An IPA's flavors and fragrances are as in-your-face as they are familiar and memorable, be they mangos and oranges or perhaps peaches and pine. We register these flavors at first sip, no sensory guide needed to decode tasting notes. 

The category has become so diverse that there's an IPA out there for anyone and everyone. Want an IPA filled with blood orange? Crammed with cold-brewed coffee? Mimicking a milkshake? As dank as a marijuana farm? You got it, my friend. The IPA has become a customizable flavor delivery vehicle. 

Is there any other beer like IPA?

Outside of the odd barrel-aged imperial stout, few beers incite such fervent passion as the IPA. Folks road-trip deep into rural Vermont just for a taste of IPA from Hill Farmstead and the Alchemist, [are] lining up for hours at Brooklyn's Other Half, L.A.'s Monkish and Richmond's the Veil just for the chance to buy a couple four-packs of double IPA. Bar none, the IPA has captured consumers' hearts, minds and stomachs. 

What are some of the more unusual IPAs you have come across in your research?

Hands down, it'd have to be Denver-based Dad & Dudes' cannabis oil–laced IPAs. Makes sense when you think about it since marijuana and hops are cousins, but I didn't think anyone would take the legal leap to make it a reality. Also, Wisconsin's 3 Sheeps Brewing made an IPA with squid ink, and California's Figueroa Mountain packs Hoppy Poppy with, you guessed it, poppy seeds. 
Who do you think is making some of the best IPA in Colorado?

As far as consistency and quality is concerned, Odell, New Belgium, Avery, Ska, Oskar Blues, Epic and Great Divide continue to crush it with solid, expertly executed IPAs that never disappoint. On the new-school tip, I love Comrade Brewing's Superpower IPA, the pale ales and IPAs coming out of Station 26 and Cannonball Creek, and the offbeat ferments from Odd13. I'm sure I'll find a host of new standouts on this trip, too.

A while back, everyone was doing extreme hops with their beer.
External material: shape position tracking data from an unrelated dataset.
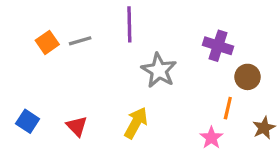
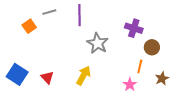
gray line: (80, 41) -> (49, 12), moved
blue square: (28, 121) -> (17, 74), size x1.5

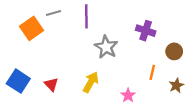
orange square: (29, 26) -> (31, 28), size x1.5
brown circle: (152, 47) -> (174, 51), moved
pink star: (130, 84) -> (128, 95), moved

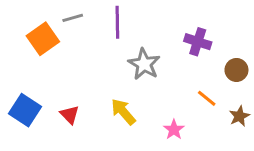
orange line: (152, 72) -> (207, 98), turned -64
yellow arrow: (91, 82) -> (123, 112), turned -70

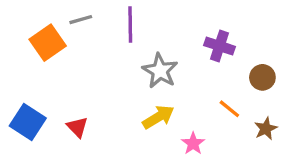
yellow arrow: (123, 112) -> (158, 117), moved, turned 100

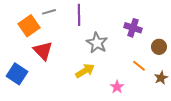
yellow arrow: (158, 117) -> (85, 71), moved
red triangle: (77, 127) -> (43, 51), moved, size x1.5

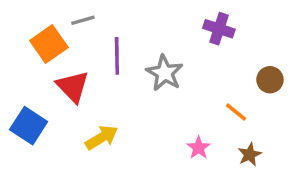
purple line: (79, 15) -> (117, 56), moved
purple cross: (133, 28) -> (219, 29), moved
yellow arrow: (85, 71) -> (102, 138), moved
brown star: (161, 78) -> (250, 155), moved

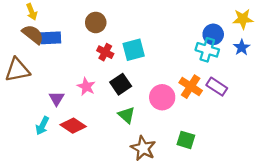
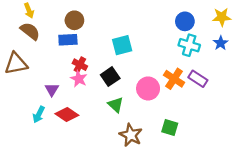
brown circle: (96, 22) -> (74, 20), moved
blue circle: (213, 34) -> (185, 21), moved
blue rectangle: (51, 38) -> (68, 40), moved
red cross: (105, 52) -> (80, 65), moved

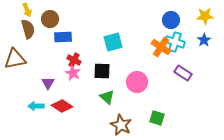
brown circle: (74, 20) -> (50, 19), moved
brown semicircle: (30, 31) -> (28, 29), turned 36
black square: (110, 77) -> (102, 71), turned 36
orange cross: (174, 79) -> (161, 47), moved
cyan arrow: (39, 114) -> (36, 106), turned 63

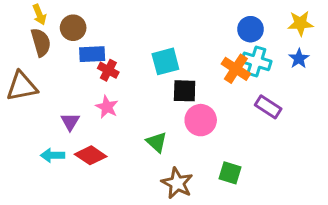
red cross: (74, 60) -> (108, 70), moved
black square: (102, 71) -> (185, 91), moved

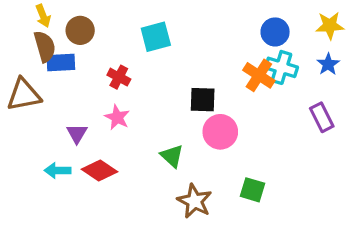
blue rectangle: (92, 54) -> (61, 63), moved
cyan square: (165, 61) -> (156, 37), moved
purple rectangle: (268, 107) -> (322, 117), moved, turned 30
What do you think the next IPA trend will be?

Right now, we're seeing brewers shift away from unabashed, excessive bitterness to create IPAs that are softer, juicier and fruitier — pillowy mouthfeel, not pins and needles. That's due to a raft of great new hop varietals such as Citra and Mosaic, plus tweaked brewing processes that move the spotlight off bitterness. These hazy, highly flavorful IPAs are all the rage in the Northeast, and they're slowly conquering the country. [For example], you'll find great local examples at Odd13. Moreover, I'm seeing brewers marry low-alcohol sour ales to hop loads worthy of an IPA, creating tart, tingly and fragrant refreshers. Some call 'em dry-hopped sours, while others opt for sour IPA. Me? I dub these beers delicious. 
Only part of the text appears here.